--- Data shown Enclosed Below ---

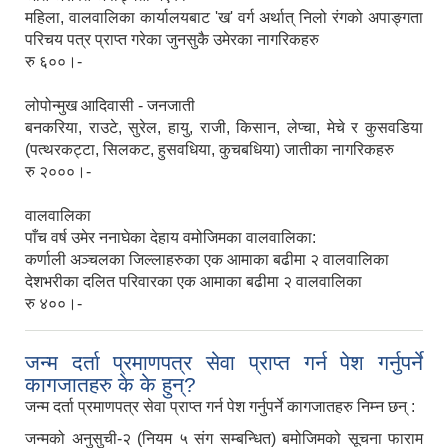
महिला, वालवालिका कार्यालयबाट 'ख' वर्ग अर्थात् निलो रंगको अपाङ्गता
परिचय पत्र प्राप्त गरेका जुनसुकै उमेरका नागरिकहरु
रु ६००।-
लोपोन्मुख आदिवासी - जनजाती
बनकरिया, राउटे, सुरेल, हायु, राजी, किसान, लेप्चा, मेचे र कुसवडिया
(पत्थरकट्टा, सिलकट, हुसवधिया, कुचबधिया) जातीका नागरिकहरु
रु २०००।-
वालवालिका
पाँच वर्ष उमेर ननाघेका देहाय वमोजिमका वालवालिका:
कर्णाली अञ्चलका जिल्लाहरुका एक आमाका बढीमा २ वालवालिका
देशभरीका दलित परिवारका एक आमाका बढीमा २ वालवालिका
रु ४००।-
जन्म दर्ता प्रमाणपत्र सेवा प्राप्त गर्न पेश गर्नुपर्ने
कागजातहरु के के हुन्?
जन्म दर्ता प्रमाणपत्र सेवा प्राप्त गर्न पेश गर्नुपर्ने कागजातहरु निम्न छन् :
जन्मको अनुसुची-२ (नियम ५ संग सम्बन्धित) बमोजिमको सूचना फाराम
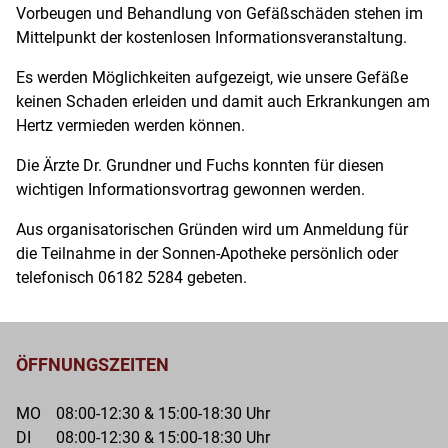
über
Vorbeugen und Behandlung von Gefäßschäden stehen im
Wha
Mittelpunkt der kostenlosen Informationsveranstaltung.
Vorb
Sie
Es werden Möglichkeiten aufgezeigt, wie unsere Gefäße
über
haben
keinen Schaden erleiden und damit auch Erkrankungen am
ges
ein
Hertz vermieden werden können.
Rezep
Mit
Die Ärzte Dr. Grundner und Fuchs konnten für diesen
beko
der
wichtigen Informationsvortrag gewonnen werden.
oder
App
benöt
gesun
Aus organisatorischen Gründen wird um Anmeldung für
einen
könne
die Teilnahme in der Sonnen-Apotheke persönlich oder
besti
Sie
telefonisch 06182 5284 gebeten.
Artikel
Ihre
aus
Medik
unser
schnel
Apoth
ÖFFNUNGSZEITEN
digital
Spare
vorbes
Sie
MO
08:00-12:30 & 15:00-18:30 Uhr
indem
Zeit
DI
08:00-12:30 & 15:00-18:30 Uhr
Sie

--- End of Enclosed Data shown ---

▶ [Exercise prompt] Restate every line of the listing exactly. Pictures are not part of the copy.

▶ [Result for this exercise]
महिला, वालवालिका कार्यालयबाट 'ख' वर्ग अर्थात् निलो रंगको अपाङ्गता
परिचय पत्र प्राप्त गरेका जुनसुकै उमेरका नागरिकहरु
रु ६००।-
लोपोन्मुख आदिवासी - जनजाती
बनकरिया, राउटे, सुरेल, हायु, राजी, किसान, लेप्चा, मेचे र कुसवडिया
(पत्थरकट्टा, सिलकट, हुसवधिया, कुचबधिया) जातीका नागरिकहरु
रु २०००।-
वालवालिका
पाँच वर्ष उमेर ननाघेका देहाय वमोजिमका वालवालिका:
कर्णाली अञ्चलका जिल्लाहरुका एक आमाका बढीमा २ वालवालिका
देशभरीका दलित परिवारका एक आमाका बढीमा २ वालवालिका
रु ४००।-
जन्म दर्ता प्रमाणपत्र सेवा प्राप्त गर्न पेश गर्नुपर्ने
कागजातहरु के के हुन्?
जन्म दर्ता प्रमाणपत्र सेवा प्राप्त गर्न पेश गर्नुपर्ने कागजातहरु निम्न छन् :
जन्मको अनुसुची-२ (नियम ५ संग सम्बन्धित) बमोजिमको सूचना फाराम
über
Vorbeugen und Behandlung von Gefäßschäden stehen im
Wha
Mittelpunkt der kostenlosen Informationsveranstaltung.
Vorb
Sie
Es werden Möglichkeiten aufgezeigt, wie unsere Gefäße
über
haben
keinen Schaden erleiden und damit auch Erkrankungen am
ges
ein
Hertz vermieden werden können.
Rezep
Mit
Die Ärzte Dr. Grundner und Fuchs konnten für diesen
beko
der
wichtigen Informationsvortrag gewonnen werden.
oder
App
benöt
gesun
Aus organisatorischen Gründen wird um Anmeldung für
einen
könne
die Teilnahme in der Sonnen-Apotheke persönlich oder
besti
Sie
telefonisch 06182 5284 gebeten.
Artikel
Ihre
aus
Medik
unser
schnel
Apoth
ÖFFNUNGSZEITEN
digital
Spare
vorbes
Sie
MO
08:00-12:30 & 15:00-18:30 Uhr
indem
Zeit
DI
08:00-12:30 & 15:00-18:30 Uhr
Sie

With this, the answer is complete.